◆ **Action item**
Your answer should repeat the entries in full, exactly as given, with no pictures.
***** Records
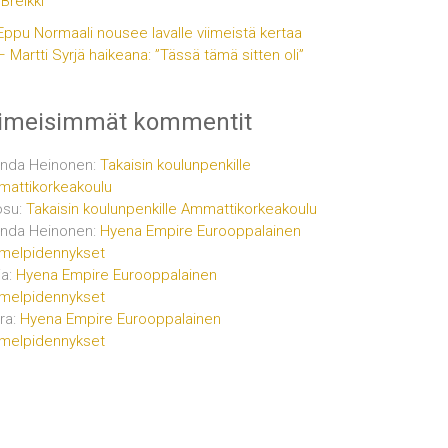
”Breikki”
Eppu Normaali nousee lavalle viimeistä kertaa
– Martti Syrjä haikeana: ”Tässä tämä sitten oli”
iimeisimmät kommentit
inda Heinonen
:
Takaisin koulunpenkille
attikorkeakoulu
osu
:
Takaisin koulunpenkille Ammattikorkeakoulu
inda Heinonen
:
Hyena Empire Eurooppalainen
melpidennykset
ja
:
Hyena Empire Eurooppalainen
melpidennykset
ra
:
Hyena Empire Eurooppalainen
melpidennykset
**********
◆ **Reply to the task**
”Breikki”
Eppu Normaali nousee lavalle viimeistä kertaa
– Martti Syrjä haikeana: ”Tässä tämä sitten oli”
iimeisimmät kommentit
inda Heinonen
:
Takaisin koulunpenkille
attikorkeakoulu
osu
:
Takaisin koulunpenkille Ammattikorkeakoulu
inda Heinonen
:
Hyena Empire Eurooppalainen
melpidennykset
ja
:
Hyena Empire Eurooppalainen
melpidennykset
ra
:
Hyena Empire Eurooppalainen
melpidennykset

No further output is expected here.